The main problem with the program is that it's very badly broken. You have six loops, none of which is working correctly.

First, if you were to actually write down the steps of your first loop and what part of card is copied to character0 at each step, you should find at the end that the last thing written to character[0] is card[1] and the last thing written to character[1] is card[1]. In other words, character0 ends up containing two copies of card[1], and card[0] ends up being ignored. Likewise card[2], card[4], card[6], card[8], and card[10] all will be ignored in your final calculations.

A second serious defect is that you pass a string to strtol without putting a null terminator at the end of the string.
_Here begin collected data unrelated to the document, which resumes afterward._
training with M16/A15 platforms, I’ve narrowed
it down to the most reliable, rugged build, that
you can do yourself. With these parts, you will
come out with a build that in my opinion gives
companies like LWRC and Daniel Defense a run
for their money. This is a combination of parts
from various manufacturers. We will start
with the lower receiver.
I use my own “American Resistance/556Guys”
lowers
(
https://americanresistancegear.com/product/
Therefore you are telling strtol to parse the two characters you gave it plus whatever is after them in memory. "Whatever is after" might be a null character, which will give you the result you want, or it might be some other non-hexadecimal character, which also will give you the result you want, or it might be one or more hexadecimal characters, which usually will give you a wrong result. When I tried running your code in an online compiler and gave it the input 112233445566, and inserted printf("n = %x %x %x %x %x %x\n", n0, n1, n2, n3, n4, n5); near the end to see what six numbers it got, the output was

11 2211 332211 44332211 44332211 44332211

This tells me something about how that particular compiler laid out the twelve bytes of memory for character0 through character5. It also tells me you were asking for undefined behavior when you called your strtol functions. This is basic test and debugging that you should have done before posting here.

There is a third defect, that n0^n1^n2^n3^n4==n5 does not work the way you meant it to, but you already have realized that this needs to be looked into.
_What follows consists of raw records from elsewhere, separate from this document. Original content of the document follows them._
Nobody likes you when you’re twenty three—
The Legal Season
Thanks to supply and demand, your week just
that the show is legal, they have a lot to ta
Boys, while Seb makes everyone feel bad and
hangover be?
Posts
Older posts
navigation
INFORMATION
Now my recommendation. My main recommendation is to write smaller functions. You could do the whole thing very compactly in one function via loops, but I recommend smaller functions because small functions force you to think about what each one is doing by itself: what are the inputs, exactly, what is the output, what is the task the function has to perform. If you name your function well, it will even make the code more self-documenting.

A smaller function that seems obvious to me is:

Take two characters from card. Parse them as a hexadecimal number, turning them into an integer in the range 0 to 255, and return that integer.

It's also fairly obvious that you'll end up calling the function six times, due to the way the larger function's specification is written:

card[] contains six pairs of characters. The first five pairs make up a hexadecimal number, the last pair contains the checksum.

Now you just need to figure out how to pass each pair of characters to your function. For example, if you name the function convertCharacterPairToNumber you might pass the second pair like this:

convertCharacterPairToNumber(card[2], card[3])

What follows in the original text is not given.